Git Product home page Git Product logo

folder2sitemap's Introduction

folder2sitemap

Background

I worked this as a tool that would generate a sitemap from a webtozip.com download.

It should probably work with other website export tools like HTTrack, SiteSucker, or Archivarix, but I haven't tested it with those tools.

The download is a zip file that contains the entire website. The website is structured in a way that the root directory contains the index.html file and the rest of the website is structured in directories.

Each directory contains an index.html file that represents the page. The script scans the directories recursively to build a nested structure of the website.

The script extracts the title of each page from the <title> tag in the HTML files and uses the directory structure to create a hierarchical JSON object representing the site's structure.

Overview

folder2sitemap is a Node.js script designed to generate a JSON representation of a website's structure based on its directory and file organization.

It scans a specified directory for HTML files, particularly looking for index.html files in each directory to determine the structure of the website.

Note that index.html files ARE REQUIRED for the script to work properly.
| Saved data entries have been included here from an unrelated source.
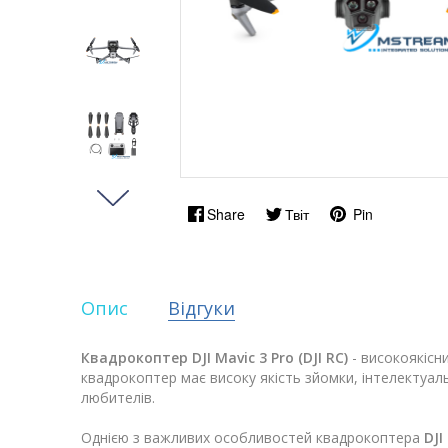
Share
Твіт
Pin
Опис
Відгуки
Квадрокоптер DJI Mavic 3 Pro (DJI RC)
- високоякісн
квадрокоптер має високу якість зйомки, інтелектуаль
любителів.
Однією з важливих особливостей квадрокоптера
DJI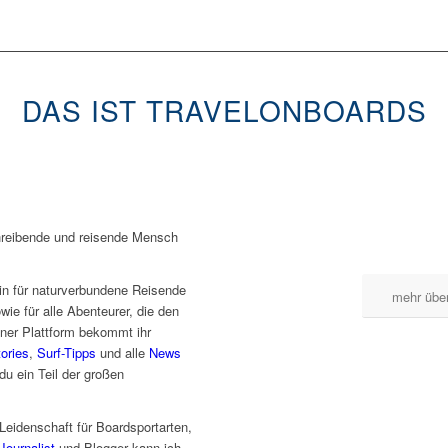
DAS IST TRAVELONBOARDS
hreibende und reisende Mensch
in für naturverbundene Reisende
mehr über
wie für alle Abenteurer, die den
einer Plattform bekommt ihr
ories
,
Surf-Tipps
und alle
News
u ein Teil der großen
Leidenschaft für Boardsportarten,
Journalist
und Blogger kann ich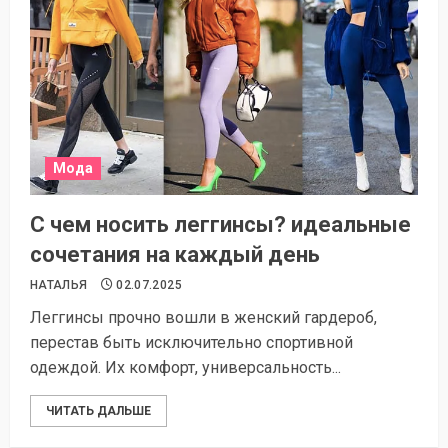
Мода
С чем носить леггинсы? идеальные
сочетания на каждый день
НАТАЛЬЯ
02.07.2025
Леггинсы прочно вошли в женский гардероб,
перестав быть исключительно спортивной
одеждой. Их комфорт, универсальность...
ЧИТАТЬ ДАЛЬШЕ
The script extracts the title of each page from the <title> tag in the HTML files and uses the directory structure to create a hierarchical JSON object representing the site's structure.

Features

  • Title Extraction: Extracts titles directly from the HTML files to accurately represent each page.
  • Recursive Directory Traversal: Scans directories recursively to build a nested structure of the website.
  • JSON Output: Outputs the website structure in a readable JSON format.
  • CSV Output: Outputs the website structure in CSV format.
  • Exclusion of Directories: Allows you to exclude specific directories from the sitemap generation.
  • Custom Output File: Option to save the output directly to a file.
  • No Dependencies: Requires only Node.js to run.

Installation

  1. Ensure you have Node.js installed on your system.
  2. Clone this repository or download the script to your local machine.

Usage

To use folder2sitemap, run the script from the command line, passing the path to the root directory of your website as an argument:

node folder2sitemap ./example.com

The script will output the structure of your website in JSON format to the console. You can redirect this output to a file if needed:

node folder2sitemap ./example.com > site_structure.json

Saving Output to a File Directly

To save the output directly to a file, use the --output flag followed by the file name:

node folder2sitemap ./example.com --output site_structure.json

Selecting Output Format

By default, the script outputs the website structure in JSON format. If you prefer to output the structure in CSV format, use the --format=csv flag:

node folder2sitemap ./example.com --format=csv

Would output the website structure in CSV format to the console. You can redirect this output to a file as well:

slug,title
"/","Home"
"/about/","About"
"/blog/","Blog"
"/blog/post1/","Post 1"
"/blog/post2/","Post 2"

Excluding Directories

To exclude specific directories from the sitemap generation, use the --exclude flag followed by the directory name relative to the site root. You can specify multiple directories to exclude by using multiple --exclude flags. For example:

node folder2sitemap ./example.com --exclude=contentassets --exclude=zh-cn

This command will generate the sitemap without including the directories /contentassets and /zh-cn.

Example Output

Given a website with a simple structure, the output might look like this:

{
  "slug": "/",
  "title": "Home",
  "children": [
    {
      "slug": "/about/",
      "title": "About"
    },
    {
      "slug": "/blog/",
      "title": "Blog",
      "children": [
        {
          "slug": "/blog/post1/",
          "title": "Post 1"
        },
        {
          "slug": "/blog/post2/",
          "title": "Post 2"
        }
      ]
    }
  ]
}

Visualizing the Sitemap

You can use online tools like JSON Crack to visualize the JSON output in a more structured format. Simply paste the JSON output into the tool to see a visual representation of the website structure.

alt text

folder2sitemap's People

Contributors

eduwass avatar

Watchers

 avatar

Recommend Projects

  • React photo React

    A declarative, efficient, and flexible JavaScript library for building user interfaces.

  • Vue.js photo Vue.js

    ๐Ÿ–– Vue.js is a progressive, incrementally-adoptable JavaScript framework for building UI on the web.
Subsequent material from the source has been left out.